My first semester was great. However, the classes didn’t heavily focus on “actual” paper writing* (one was an intro to the field of study, one was more about creating 3D models in Google Sketchup and the other focused on creating a program for a community). This semester, my classes will be more focused on heavy reading, research papers, etc.
Now, this is likely because I’m really great at over-thinking, over-complicating and worrying :D, but I really need some great resources (be they websites, books, etc.) on graduate level academic writing.
I know the basics of undergrad writing; heck, I was a writing tutor then. But IME, undergrad writing really tends to stick to:
Intro paragraph with thesis statement at the end
Body paragraphs, each of which has a topic sentence
Conclusion paragraph
I know that graduate-level writing has that same structure (intro, body, conclusion), but it doesn’t seem to stick that rigidly to the specific paragraphs, y’know?

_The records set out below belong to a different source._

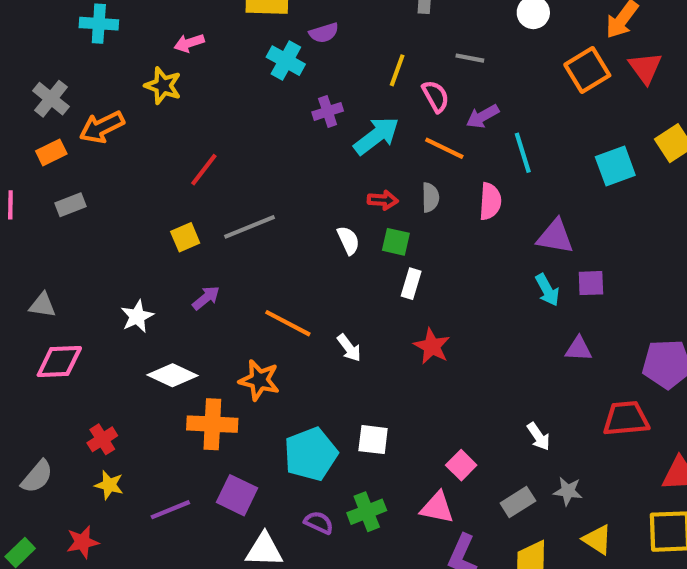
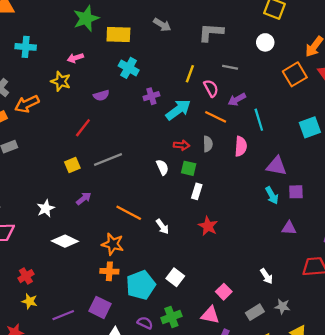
purple semicircle: (324, 33) -> (101, 95), moved
orange cross: (212, 424) -> (109, 271), moved, size x0.7
white square: (373, 440) -> (175, 277), turned 30

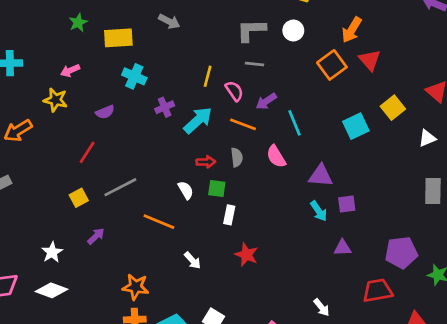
green star: (86, 18) -> (78, 23), size x0.6
gray L-shape: (211, 32) -> (251, 30), moved
pink semicircle: (241, 146) -> (276, 156), turned 150
orange line: (129, 213) -> (159, 222), moved
white diamond: (65, 241) -> (52, 290), moved

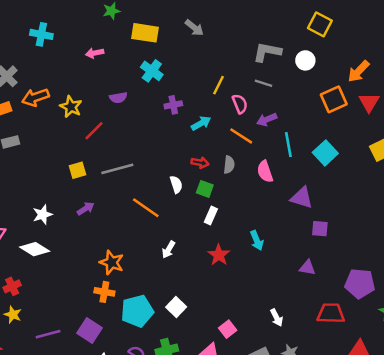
yellow star: (56, 100) -> (71, 107), moved
cyan arrow: (198, 120) -> (201, 123), size x0.7
cyan square: (356, 126) -> (325, 153), moved, turned -30
cyan arrow: (319, 211) -> (257, 240), moved
white arrow: (192, 260) -> (169, 250), turned 60

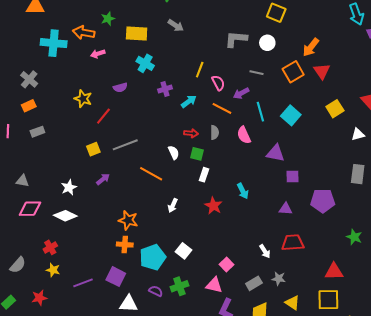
cyan cross: (41, 34) -> (54, 43), size x1.4
gray line: (263, 83) -> (257, 73), moved
orange arrow: (35, 97) -> (84, 33), moved, turned 35
purple pentagon: (360, 283) -> (323, 201), moved
red trapezoid: (331, 313) -> (293, 243), moved

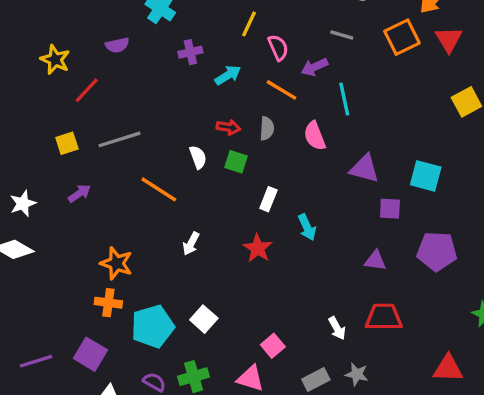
cyan square: (291, 115) -> (426, 176), moved, turned -30
white rectangle: (204, 175) -> (268, 199), moved

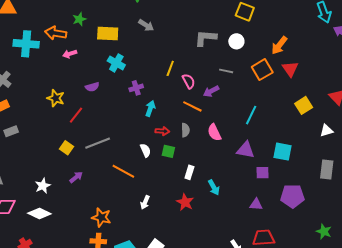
cyan arrow: (228, 75) -> (150, 109), moved, turned -35
cyan line: (344, 99) -> (251, 115), moved, turned 42
yellow square: (67, 143) -> (66, 148), turned -32

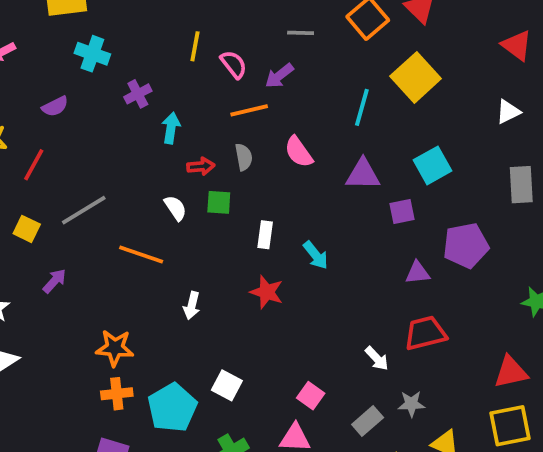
yellow square: (304, 105) -> (416, 77), moved, size x1.4
orange line: (192, 106) -> (249, 110), turned -30
cyan square: (282, 152) -> (433, 165), turned -30
purple triangle: (256, 204) -> (418, 273), moved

My experiences with higher level academic writing are on the reading end (scholarly journals, etc.). I can see the structure is the same, but there are definite differences between these and the standard undergrad essay format.
I basically know enough… to know I don’t know enough! It seems that higher-level papers can have an introduction of multiple paragraphs and that “topic sentences” for the body are used as headings for a multiple paragraph section. This makes sense, considering that these papers will go into far more depth compared to an undergrad paper.
I just want to know things like how you divide your paragraphs, any expected sub-structure, etc. I know how to do it “traditional undergrad” style and I know how to do it in general writing. I’ve found that there is a lot of information that graduate school either 1 - assumes you already know or 2 - assumes you’ll go out and find the information on your own**. So basically, I’m trying to do #2 for this!
If anyone has any suggestions, I’d love it! I’ve googled the topic in several ways and my findings are more vague, talking about “have your own idea”, “edit edit edit!”, “develop your argument”. No shit, Sherlock!
- This is an interesting program because it’s an extremely diverse mix of styles. Obviously there are different concentrations depending on your specific interests, but even within all of them you’ll see research papers/articles, 3D models, physical restoration of artifacts, etc.
** One example: getting emails about upcoming grants you can apply for. The profs/dept know all about this, but (and it’s not just me) students tend to only have really basic knowledge (I know there are grants for graduate work and that you have to apply to get them, but why would my basic classes or research papers qualify? Why/how would one rinky-dink paper I do qualify to be published? etc.). This is the info I need to learn.